Kritische Psychologie im weiteren Sinne bezeichnet oft einfach eine Form der Psychologie, die der etablierten Psychologie kritisch gegenüber eingestellt ist. In diesem Artikel wird die Kritische Psychologie (das große "K" ist hier zu beachten) im engeren Sinne behandelt, eine in der Folge der Studentenbewegung vor allem in Berlin entstandene Schule. Im englischen Sprachraum ist daher die Bezeichnung "Berlin school of critical psychology" verbreitet.

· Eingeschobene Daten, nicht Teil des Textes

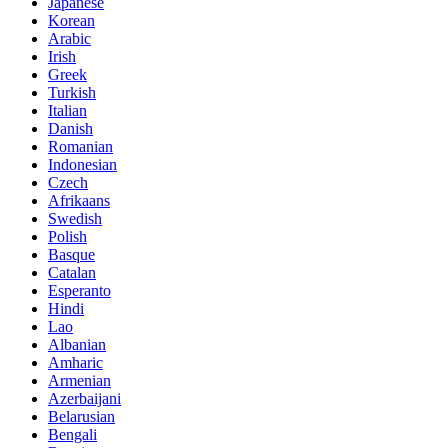
Japanese
Korean
Arabic
Irish
Greek
Turkish
Italian
Danish
Romanian
Indonesian
Czech
Afrikaans
Swedish
Polish
Basque
Catalan
Esperanto
Hindi
Lao
Albanian
Amharic
Armenian
Azerbaijani
Belarusian
Bengali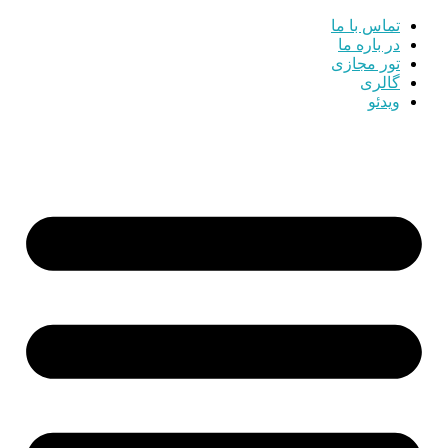
تماس با ما
در باره ما
تور مجازی
گالری
ویدئو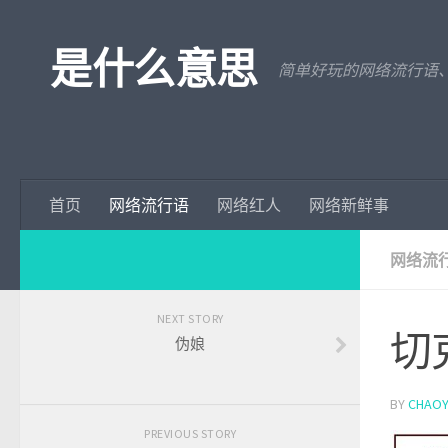
是什么意思
简单好玩的网络流行语
首页
网络流行语
网络红人
网络新鲜事
网络流
NEXT STORY
切
伪娘
BY
CHAOY
PREVIOUS STORY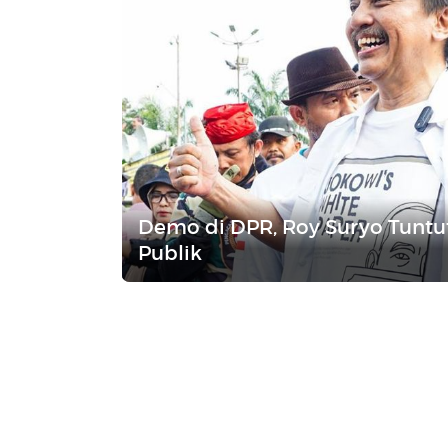
Demo di DPR, Roy Suryo Tuntut
Publik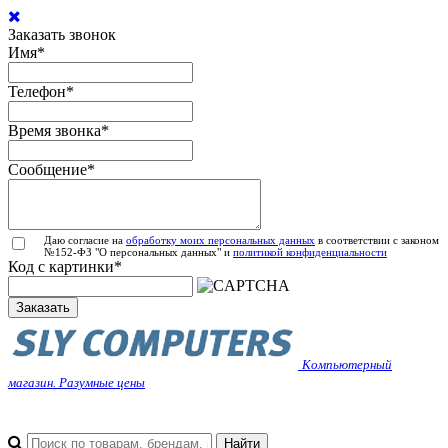
Заказать звонок
Имя
*
Телефон
*
Время звонка
*
Сообщение
*
Даю согласие на
обработку моих персональных данных
в соответствии с законом
№152-ФЗ "О персональных данных" и
политикой конфиденциальности
Код с картинки
*
Заказать
Компьютерный
магазин. Разумные цены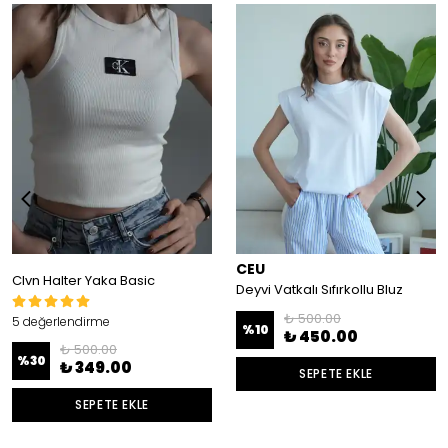
CEU
Clvn Halter Yaka Basic
Deyvi Vatkalı Sıfırkollu Bluz
₺ 500.00
5 değerlendirme
%
10
₺ 450.00
₺ 500.00
%
30
₺ 349.00
SEPETE EKLE
SEPETE EKLE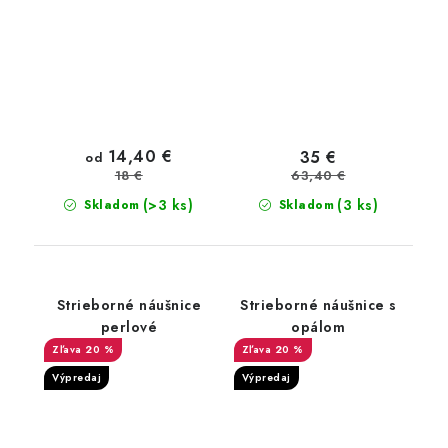
14,40 €
35 €
od
63,40 €
18 €
(>3 ks)
(3 ks)
Skladom
Skladom
Strieborné náušnice
Strieborné náušnice s
perlové
opálom
20 %
20 %
Výpredaj
Výpredaj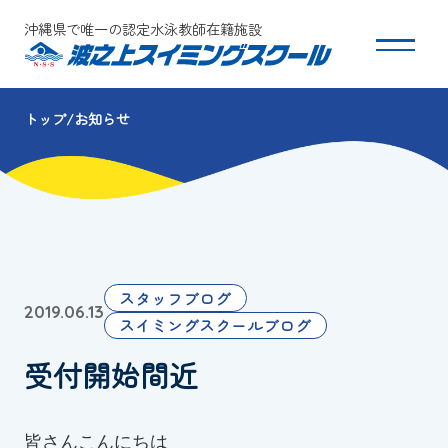
沖縄県で唯一の認定水泳教師在籍施設
トップ
お知らせ
スクールについて
コース・クラス紹介
体験・入会
スタッフブログ
2019.06.13
団体会員募集
スイミングスクールブログ
受付開始間近
保護者の方へ
採用情報
皆さんこんにちは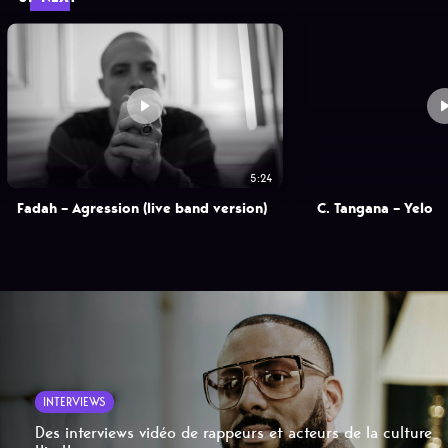
5:24
Fadah – Agression (live band version)
C. Tangana – Yelo
INTERVIEWS
Des interviews vidéo de rappeurs et acteurs de la culture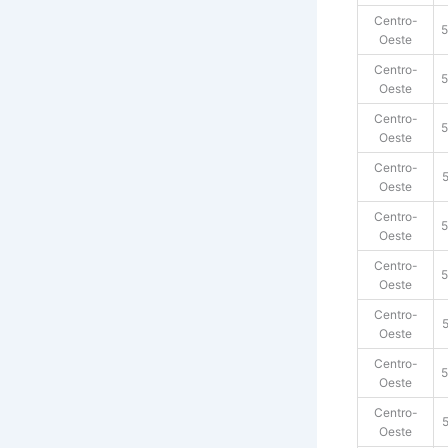
Centro-
5
Oeste
Centro-
Oeste
Centro-
5
Oeste
Centro-
Oeste
Centro-
Oeste
Centro-
Oeste
Centro-
Oeste
Centro-
Oeste
Centro-
Oeste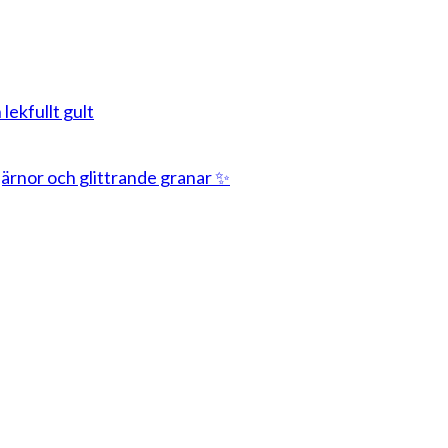
 lekfullt gult
stjärnor och glittrande granar ✨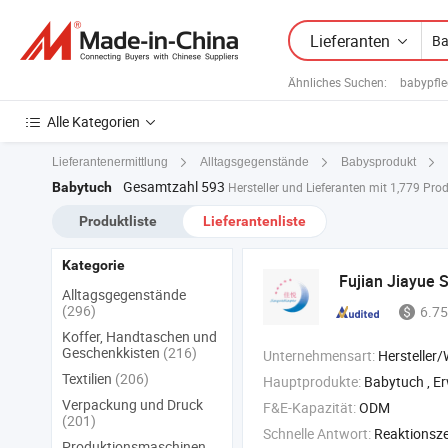
Lieferanten
Ähnliches Suchen:
babypfleg
Alle Kategorien
Lieferantenermittlung
Alltagsgegenstände
Babysprodukt
Gesamtzahl 593
Babytuch
Hersteller und Lieferanten mit 1,779 Pr
Produktliste
Lieferantenliste
Kategorie
Fujian Jiayue S
Alltagsgegenstände
(296)
6.75
Koffer, Handtaschen und
Geschenkkisten
(216)
Unternehmensart:
Hersteller/Werk &
Textilien
(206)
Hauptprodukte:
Babytuch , Erwachsenentuch , Feuchttü
Verpackung und Druck
F&E-Kapazität:
ODM
(201)
Schnelle Antwort:
Reaktionszei
Produktionsmaschinen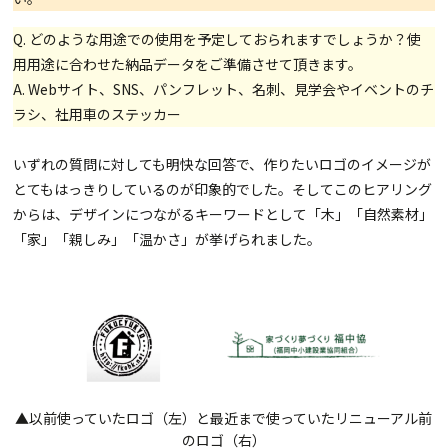
Q. どのような用途での使用を予定しておられますでしょうか？使
用用途に合わせた納品データをご準備させて頂きます。
A. Webサイト、SNS、パンフレット、名刺、見学会やイベントのチ
ラシ、社用車のステッカー
いずれの質問に対しても明快な回答で、作りたいロゴのイメージが
とてもはっきりしているのが印象的でした。そしてこのヒアリング
からは、デザインにつながるキーワードとして「木」「自然素材」
「家」「親しみ」「温かさ」が挙げられました。
▲以前使っていたロゴ（左）と最近まで使っていたリニューアル前
のロゴ（右）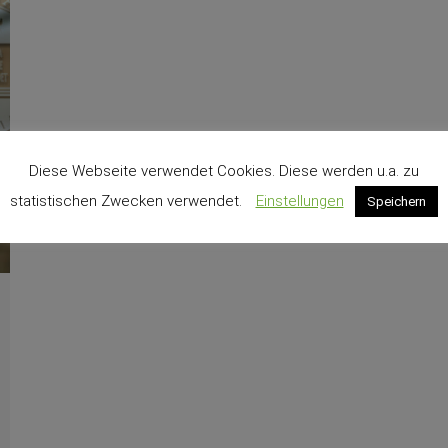
Diese Webseite verwendet Cookies. Diese werden u.a. zu
statistischen Zwecken verwendet.
Einstellungen
Speichern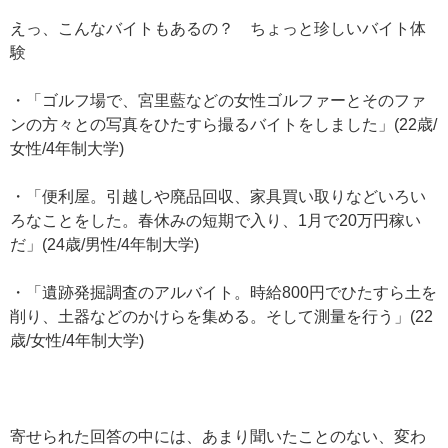
えっ、こんなバイトもあるの？ ちょっと珍しいバイト体
験
・「ゴルフ場で、宮里藍などの女性ゴルファーとそのファ
ンの方々との写真をひたすら撮るバイトをしました」(22歳/
女性/4年制大学)
・「便利屋。引越しや廃品回収、家具買い取りなどいろい
ろなことをした。春休みの短期で入り、1月で20万円稼い
だ」(24歳/男性/4年制大学)
・「遺跡発掘調査のアルバイト。時給800円でひたすら土を
削り、土器などのかけらを集める。そして測量を行う」(22
歳/女性/4年制大学)
寄せられた回答の中には、あまり聞いたことのない、変わ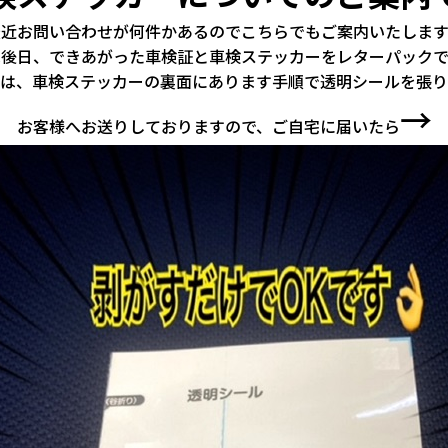
最近お問い合わせが何件かあるのでこちらでもご案内いたします
は後日、できあがった車検証と車検ステッカーをレターパックで
は、車検ステッカーの裏面にあります手順で透明シールを張り
→
お客様へお送りしておりますので、ご自宅に届いたら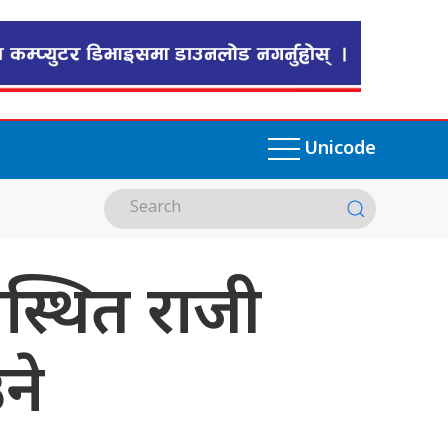
Unicode
ीस्थित राजी
ने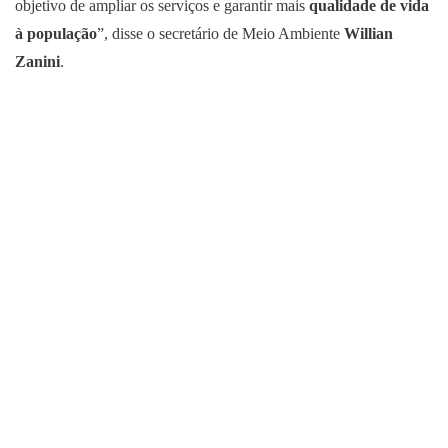
objetivo de ampliar os serviços e garantir mais
qualidade de vida
à população
”, disse o secretário de Meio Ambiente
Willian
Zanini
.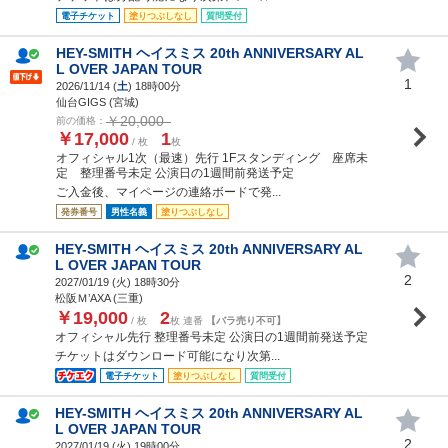
電子チケット
塗りつぶしなし
質問受付
HEY-SMITH ヘイスミス 20th ANNIVERSARY AL
L OVER JAPAN TOUR
1
2026/11/14 (
土
) 18時00分
仙台GIGS (宮城)
￥20,000
前の価格：
￥17,000
1
/ 枚
枚
オフィシャル1次（最速）先行 1Fスタンディング 座席未
定 整理番号未定 公演日の1週間前発送予定
ご入金後、マイページの連絡ボードで発...
発券番号
男性名義
塗りつぶしなし
HEY-SMITH ヘイスミス 20th ANNIVERSARY AL
L OVER JAPAN TOUR
2
2027/01/19 (
火
) 18時30分
松阪Ｍ’AXA (三重)
￥19,000
2
/ 枚
枚 連番
【バラ売り不可】
オフィシャル先行 整理番号未定 公演日の1週間前発送予定
チケットはダウンロード可能になり次第...
電子チケット
塗りつぶしなし
質問受付
HEY-SMITH ヘイスミス 20th ANNIVERSARY AL
L OVER JAPAN TOUR
2
2027/01/19 (
火
) 19時00分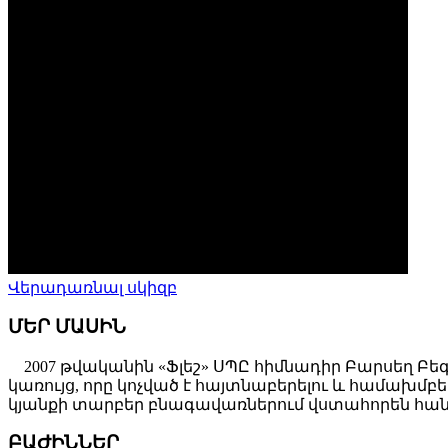
Վերադառնալ սկիզբ
ՄԵՐ ՄԱՍԻՆ
2007 թվականին «Ֆլեշ» ՍՊԸ հիմնադիր Բարսեղ Բե
կառույց, որը կոչված է հայտնաբերելու և համախ
կյանքի տարբեր բնագավառներում վստահորեն հանդ
ԲԱԺԻՆՆԵՐ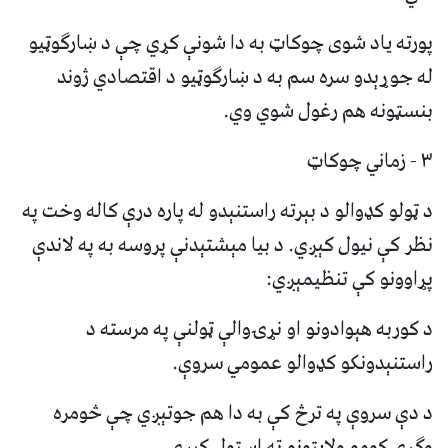
پورته یاد شوی چوکاټ به دا شونې کړي چې د ښارګوټیو
له جوړېدو سره سم به د ښارګوټیو د اقتصادي ژوند
بنسټونه هم رغول شوي وي.
۳ - زماني چوکاټ
د ټولو کډوالو د بېرته راستنېدو له پاره درې کاله وخت په
نظر کې نیول کېږي. د بیا مېشتېدنې پروسه به په لاندې
پړاوونو کې تنظیمېږي:
د کوربه هېوادونو او نړۍوالې ټولنې په مرسته د
راستنېدونکو کډوالو عمومي سروې.
د دې سروې په ترڅ کې به دا هم جوتېږي چې څومره
وګړي کومو ولایتونو ته استول کېږي.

Einer der maßgeblichen Vertreter und Begründer ist Klaus Holzkamp. Ziel der Kritischen Psychologie ist es vor allem, die grundlegenden Kategorien und Begriffe, mit denen die Psychologie arbeitet, zu hinterfragen. Die Kritische Psychologie versteht sich außerdem als Individualwissenschaft des Marxismus und als Subjektwissenschaft.

Gegenstandsbereich

Die Kritische Psychologie unterscheidet in ihrer Begriffsbildung und ?verwendung verschiedene Gegenstandsbereiche:

  1. Psychisches und Momente des Psychischen entstehen bereits in vormenschlichen Organismen.
  2. Psychisches und seine Momente erhalten im Verlauf der Menschwerdung (Tier-Mensch-Übergangsfeld) neue Qualitäten, bzw. neue Momente entstehen.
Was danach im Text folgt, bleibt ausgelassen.